[Source records]
━━━━━━

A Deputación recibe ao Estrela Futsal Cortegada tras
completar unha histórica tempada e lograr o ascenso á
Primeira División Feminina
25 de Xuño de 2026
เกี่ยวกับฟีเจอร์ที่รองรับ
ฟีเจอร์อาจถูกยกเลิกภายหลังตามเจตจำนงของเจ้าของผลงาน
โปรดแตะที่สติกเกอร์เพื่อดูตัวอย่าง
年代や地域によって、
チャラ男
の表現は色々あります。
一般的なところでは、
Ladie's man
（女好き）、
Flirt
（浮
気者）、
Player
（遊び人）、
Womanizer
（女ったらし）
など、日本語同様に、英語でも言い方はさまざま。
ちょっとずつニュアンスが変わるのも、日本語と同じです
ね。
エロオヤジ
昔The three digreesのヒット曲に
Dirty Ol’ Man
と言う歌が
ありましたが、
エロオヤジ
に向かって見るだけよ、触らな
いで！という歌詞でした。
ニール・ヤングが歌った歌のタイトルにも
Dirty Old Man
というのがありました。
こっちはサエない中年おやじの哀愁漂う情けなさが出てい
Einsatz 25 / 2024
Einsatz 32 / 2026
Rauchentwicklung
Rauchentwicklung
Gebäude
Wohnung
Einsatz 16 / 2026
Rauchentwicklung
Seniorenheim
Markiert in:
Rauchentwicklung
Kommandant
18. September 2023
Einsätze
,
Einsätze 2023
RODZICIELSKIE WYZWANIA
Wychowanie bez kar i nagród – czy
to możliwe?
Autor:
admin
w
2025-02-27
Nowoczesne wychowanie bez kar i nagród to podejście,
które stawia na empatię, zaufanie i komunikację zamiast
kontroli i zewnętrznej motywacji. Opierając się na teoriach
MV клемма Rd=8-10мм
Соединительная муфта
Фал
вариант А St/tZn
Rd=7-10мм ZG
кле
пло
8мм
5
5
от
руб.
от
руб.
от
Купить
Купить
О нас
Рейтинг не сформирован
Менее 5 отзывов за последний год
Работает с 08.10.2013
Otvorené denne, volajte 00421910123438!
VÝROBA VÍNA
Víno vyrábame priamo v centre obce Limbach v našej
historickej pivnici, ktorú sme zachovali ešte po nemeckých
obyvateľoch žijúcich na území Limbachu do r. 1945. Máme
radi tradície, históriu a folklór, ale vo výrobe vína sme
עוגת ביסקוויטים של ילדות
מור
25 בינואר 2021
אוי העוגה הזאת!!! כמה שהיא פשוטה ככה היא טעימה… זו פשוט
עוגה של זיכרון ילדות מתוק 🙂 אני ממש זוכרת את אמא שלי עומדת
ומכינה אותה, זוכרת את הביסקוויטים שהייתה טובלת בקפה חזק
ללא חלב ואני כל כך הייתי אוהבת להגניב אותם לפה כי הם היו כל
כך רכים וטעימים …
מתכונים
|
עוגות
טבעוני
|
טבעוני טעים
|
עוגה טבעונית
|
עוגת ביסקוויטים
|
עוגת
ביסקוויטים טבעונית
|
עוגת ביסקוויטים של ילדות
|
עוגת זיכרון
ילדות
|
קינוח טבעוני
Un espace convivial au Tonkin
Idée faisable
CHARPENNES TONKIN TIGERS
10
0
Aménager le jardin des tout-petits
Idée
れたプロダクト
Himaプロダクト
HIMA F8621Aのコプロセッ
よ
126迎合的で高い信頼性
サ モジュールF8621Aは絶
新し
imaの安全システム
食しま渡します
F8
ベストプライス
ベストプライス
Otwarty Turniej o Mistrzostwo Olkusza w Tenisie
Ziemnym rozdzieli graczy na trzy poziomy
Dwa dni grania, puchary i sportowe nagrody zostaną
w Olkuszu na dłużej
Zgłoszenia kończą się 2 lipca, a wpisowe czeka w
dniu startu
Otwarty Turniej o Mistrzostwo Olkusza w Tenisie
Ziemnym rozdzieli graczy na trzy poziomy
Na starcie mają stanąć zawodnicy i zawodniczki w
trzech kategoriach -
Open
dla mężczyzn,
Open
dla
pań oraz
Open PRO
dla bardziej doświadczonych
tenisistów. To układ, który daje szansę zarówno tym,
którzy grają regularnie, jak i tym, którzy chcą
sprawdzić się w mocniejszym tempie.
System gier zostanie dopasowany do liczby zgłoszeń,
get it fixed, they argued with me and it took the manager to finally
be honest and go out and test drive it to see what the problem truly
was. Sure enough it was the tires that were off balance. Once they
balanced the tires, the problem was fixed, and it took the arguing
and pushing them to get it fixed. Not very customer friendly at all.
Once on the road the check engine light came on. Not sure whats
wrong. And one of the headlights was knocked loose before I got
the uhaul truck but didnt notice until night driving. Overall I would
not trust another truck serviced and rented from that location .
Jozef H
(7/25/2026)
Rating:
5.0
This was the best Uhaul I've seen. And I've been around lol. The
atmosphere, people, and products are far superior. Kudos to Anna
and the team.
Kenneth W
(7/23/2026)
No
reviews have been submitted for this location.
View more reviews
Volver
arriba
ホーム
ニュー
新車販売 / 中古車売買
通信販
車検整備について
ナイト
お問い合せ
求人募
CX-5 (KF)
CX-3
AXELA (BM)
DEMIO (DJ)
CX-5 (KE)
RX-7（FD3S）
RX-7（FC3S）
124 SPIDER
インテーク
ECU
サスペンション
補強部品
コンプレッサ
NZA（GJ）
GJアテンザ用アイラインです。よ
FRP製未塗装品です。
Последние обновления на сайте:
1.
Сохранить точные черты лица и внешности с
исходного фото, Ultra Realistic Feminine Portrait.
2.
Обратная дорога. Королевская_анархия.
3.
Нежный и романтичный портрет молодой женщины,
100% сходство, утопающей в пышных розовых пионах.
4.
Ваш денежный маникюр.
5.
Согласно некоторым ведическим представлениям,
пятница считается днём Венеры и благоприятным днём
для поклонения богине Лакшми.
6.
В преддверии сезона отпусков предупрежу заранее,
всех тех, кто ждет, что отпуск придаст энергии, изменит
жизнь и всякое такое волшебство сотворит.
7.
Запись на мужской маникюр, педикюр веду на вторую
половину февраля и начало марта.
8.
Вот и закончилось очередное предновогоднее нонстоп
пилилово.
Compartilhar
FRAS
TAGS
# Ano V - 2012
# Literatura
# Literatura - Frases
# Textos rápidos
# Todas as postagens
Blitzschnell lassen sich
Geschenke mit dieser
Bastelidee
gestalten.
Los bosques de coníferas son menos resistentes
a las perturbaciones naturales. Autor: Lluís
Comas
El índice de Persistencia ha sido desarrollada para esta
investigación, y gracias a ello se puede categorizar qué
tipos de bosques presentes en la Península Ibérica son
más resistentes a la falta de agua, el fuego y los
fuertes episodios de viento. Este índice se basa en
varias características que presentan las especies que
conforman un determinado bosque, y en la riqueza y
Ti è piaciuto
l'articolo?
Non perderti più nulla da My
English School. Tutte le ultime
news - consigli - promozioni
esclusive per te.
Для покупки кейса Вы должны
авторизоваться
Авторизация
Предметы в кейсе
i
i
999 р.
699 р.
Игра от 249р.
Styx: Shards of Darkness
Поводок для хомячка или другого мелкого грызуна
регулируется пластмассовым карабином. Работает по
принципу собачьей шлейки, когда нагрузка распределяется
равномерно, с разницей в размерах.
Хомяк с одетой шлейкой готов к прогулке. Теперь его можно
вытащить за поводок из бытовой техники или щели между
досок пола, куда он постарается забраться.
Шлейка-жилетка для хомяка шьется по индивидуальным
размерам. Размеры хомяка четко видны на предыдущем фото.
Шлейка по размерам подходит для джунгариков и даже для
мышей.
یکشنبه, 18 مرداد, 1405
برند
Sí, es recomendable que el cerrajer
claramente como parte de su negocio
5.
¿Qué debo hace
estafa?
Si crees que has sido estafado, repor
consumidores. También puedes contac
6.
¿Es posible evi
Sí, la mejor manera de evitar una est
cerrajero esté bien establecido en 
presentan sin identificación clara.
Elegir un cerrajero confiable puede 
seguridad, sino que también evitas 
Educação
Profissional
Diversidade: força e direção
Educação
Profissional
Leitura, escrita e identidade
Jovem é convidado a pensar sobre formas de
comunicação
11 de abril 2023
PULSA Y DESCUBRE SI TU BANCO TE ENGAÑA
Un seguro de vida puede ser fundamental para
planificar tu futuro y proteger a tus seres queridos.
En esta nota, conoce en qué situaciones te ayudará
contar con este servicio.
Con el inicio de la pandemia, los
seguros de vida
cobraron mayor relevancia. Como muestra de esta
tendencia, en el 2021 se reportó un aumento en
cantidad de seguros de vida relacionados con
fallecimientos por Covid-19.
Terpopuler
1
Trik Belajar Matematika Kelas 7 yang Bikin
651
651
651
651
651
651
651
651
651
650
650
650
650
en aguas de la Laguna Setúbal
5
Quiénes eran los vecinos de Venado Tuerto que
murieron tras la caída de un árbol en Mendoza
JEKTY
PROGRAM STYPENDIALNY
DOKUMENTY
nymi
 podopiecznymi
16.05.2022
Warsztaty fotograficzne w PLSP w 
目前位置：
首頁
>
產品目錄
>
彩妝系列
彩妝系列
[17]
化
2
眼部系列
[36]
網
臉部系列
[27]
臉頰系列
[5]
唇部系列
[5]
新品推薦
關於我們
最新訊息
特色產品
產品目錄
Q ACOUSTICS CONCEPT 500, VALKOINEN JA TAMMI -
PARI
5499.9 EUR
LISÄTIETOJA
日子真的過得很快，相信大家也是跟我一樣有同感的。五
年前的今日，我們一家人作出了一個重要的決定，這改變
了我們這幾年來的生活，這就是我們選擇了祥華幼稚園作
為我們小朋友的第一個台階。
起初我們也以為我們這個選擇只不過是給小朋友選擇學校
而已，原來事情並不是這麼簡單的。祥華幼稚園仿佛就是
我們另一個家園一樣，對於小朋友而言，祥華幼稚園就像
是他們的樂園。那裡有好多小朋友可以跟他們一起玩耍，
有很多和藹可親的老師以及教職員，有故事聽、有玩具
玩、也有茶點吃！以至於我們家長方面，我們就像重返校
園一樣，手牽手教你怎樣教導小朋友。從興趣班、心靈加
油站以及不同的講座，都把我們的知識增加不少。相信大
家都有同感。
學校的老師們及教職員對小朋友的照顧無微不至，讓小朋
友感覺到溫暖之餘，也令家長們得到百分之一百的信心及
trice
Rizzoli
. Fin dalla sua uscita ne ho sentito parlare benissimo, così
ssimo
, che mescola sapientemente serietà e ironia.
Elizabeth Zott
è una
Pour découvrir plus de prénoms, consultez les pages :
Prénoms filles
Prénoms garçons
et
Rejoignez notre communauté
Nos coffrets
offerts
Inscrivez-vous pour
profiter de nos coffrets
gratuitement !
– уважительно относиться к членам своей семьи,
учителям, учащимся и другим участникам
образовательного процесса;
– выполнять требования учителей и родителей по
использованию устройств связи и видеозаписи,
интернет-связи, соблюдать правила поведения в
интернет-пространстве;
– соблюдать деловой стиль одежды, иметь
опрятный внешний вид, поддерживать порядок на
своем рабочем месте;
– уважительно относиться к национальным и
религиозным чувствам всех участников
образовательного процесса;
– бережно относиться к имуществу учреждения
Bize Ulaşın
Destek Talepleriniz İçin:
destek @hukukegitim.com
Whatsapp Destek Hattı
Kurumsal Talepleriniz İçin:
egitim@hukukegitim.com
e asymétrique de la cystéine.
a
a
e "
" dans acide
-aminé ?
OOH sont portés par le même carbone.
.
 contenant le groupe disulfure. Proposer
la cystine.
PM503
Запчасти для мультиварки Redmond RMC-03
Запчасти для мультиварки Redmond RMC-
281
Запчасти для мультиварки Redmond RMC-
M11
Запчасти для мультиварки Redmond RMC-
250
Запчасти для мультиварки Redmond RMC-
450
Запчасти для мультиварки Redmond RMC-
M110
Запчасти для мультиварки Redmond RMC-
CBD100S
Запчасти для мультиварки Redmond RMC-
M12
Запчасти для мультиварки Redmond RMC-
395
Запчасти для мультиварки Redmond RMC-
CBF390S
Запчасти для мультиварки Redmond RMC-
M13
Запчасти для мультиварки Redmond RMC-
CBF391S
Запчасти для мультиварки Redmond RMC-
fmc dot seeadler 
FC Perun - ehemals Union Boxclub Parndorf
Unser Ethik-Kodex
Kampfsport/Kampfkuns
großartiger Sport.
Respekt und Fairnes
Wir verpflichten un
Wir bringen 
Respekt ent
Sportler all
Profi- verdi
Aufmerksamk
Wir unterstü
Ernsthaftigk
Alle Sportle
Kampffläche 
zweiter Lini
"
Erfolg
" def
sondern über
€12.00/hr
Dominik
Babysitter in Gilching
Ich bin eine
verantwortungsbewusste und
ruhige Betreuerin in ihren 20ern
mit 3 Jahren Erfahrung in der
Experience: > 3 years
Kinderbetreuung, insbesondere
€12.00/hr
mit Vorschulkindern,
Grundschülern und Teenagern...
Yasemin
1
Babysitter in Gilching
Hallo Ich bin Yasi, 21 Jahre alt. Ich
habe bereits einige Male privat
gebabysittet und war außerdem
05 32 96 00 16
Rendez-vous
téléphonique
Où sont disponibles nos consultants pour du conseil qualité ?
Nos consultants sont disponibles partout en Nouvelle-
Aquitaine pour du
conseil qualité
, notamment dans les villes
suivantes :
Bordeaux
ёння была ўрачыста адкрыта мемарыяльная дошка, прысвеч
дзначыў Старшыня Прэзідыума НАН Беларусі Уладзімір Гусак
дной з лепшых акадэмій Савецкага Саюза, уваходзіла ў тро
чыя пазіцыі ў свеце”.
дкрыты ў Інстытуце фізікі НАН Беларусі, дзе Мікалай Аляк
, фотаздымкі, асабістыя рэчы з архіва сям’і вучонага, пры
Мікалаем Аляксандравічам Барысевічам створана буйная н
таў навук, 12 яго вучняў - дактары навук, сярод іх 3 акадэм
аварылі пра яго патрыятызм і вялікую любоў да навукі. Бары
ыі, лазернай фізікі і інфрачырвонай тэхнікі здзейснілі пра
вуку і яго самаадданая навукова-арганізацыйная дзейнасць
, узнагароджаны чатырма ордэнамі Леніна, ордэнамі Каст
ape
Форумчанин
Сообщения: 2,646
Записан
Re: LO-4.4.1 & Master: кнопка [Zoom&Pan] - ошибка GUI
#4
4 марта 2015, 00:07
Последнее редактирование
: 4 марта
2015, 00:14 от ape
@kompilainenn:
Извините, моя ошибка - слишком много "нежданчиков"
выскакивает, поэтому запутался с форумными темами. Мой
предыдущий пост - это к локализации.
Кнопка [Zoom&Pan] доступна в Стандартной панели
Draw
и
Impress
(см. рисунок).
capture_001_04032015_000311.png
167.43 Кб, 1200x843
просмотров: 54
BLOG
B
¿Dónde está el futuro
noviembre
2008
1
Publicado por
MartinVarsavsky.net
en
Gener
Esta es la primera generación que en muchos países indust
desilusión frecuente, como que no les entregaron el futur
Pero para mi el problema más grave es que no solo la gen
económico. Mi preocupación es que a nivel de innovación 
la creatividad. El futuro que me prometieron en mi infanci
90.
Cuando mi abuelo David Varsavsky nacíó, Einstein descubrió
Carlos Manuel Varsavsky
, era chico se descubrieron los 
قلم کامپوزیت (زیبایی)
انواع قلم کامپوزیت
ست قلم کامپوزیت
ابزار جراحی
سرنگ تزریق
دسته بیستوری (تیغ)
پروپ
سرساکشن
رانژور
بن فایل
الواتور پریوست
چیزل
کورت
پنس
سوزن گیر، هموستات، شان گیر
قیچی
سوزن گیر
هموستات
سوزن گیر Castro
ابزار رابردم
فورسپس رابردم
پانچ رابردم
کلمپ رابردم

━━━━━━

[What needs to be done] Look through the entries for the string "disponibles". Every line that has it belongs in the answer.

[Result for this task]
Où sont disponibles nos consultants pour du conseil qualité ?
Nos consultants sont disponibles partout en Nouvelle-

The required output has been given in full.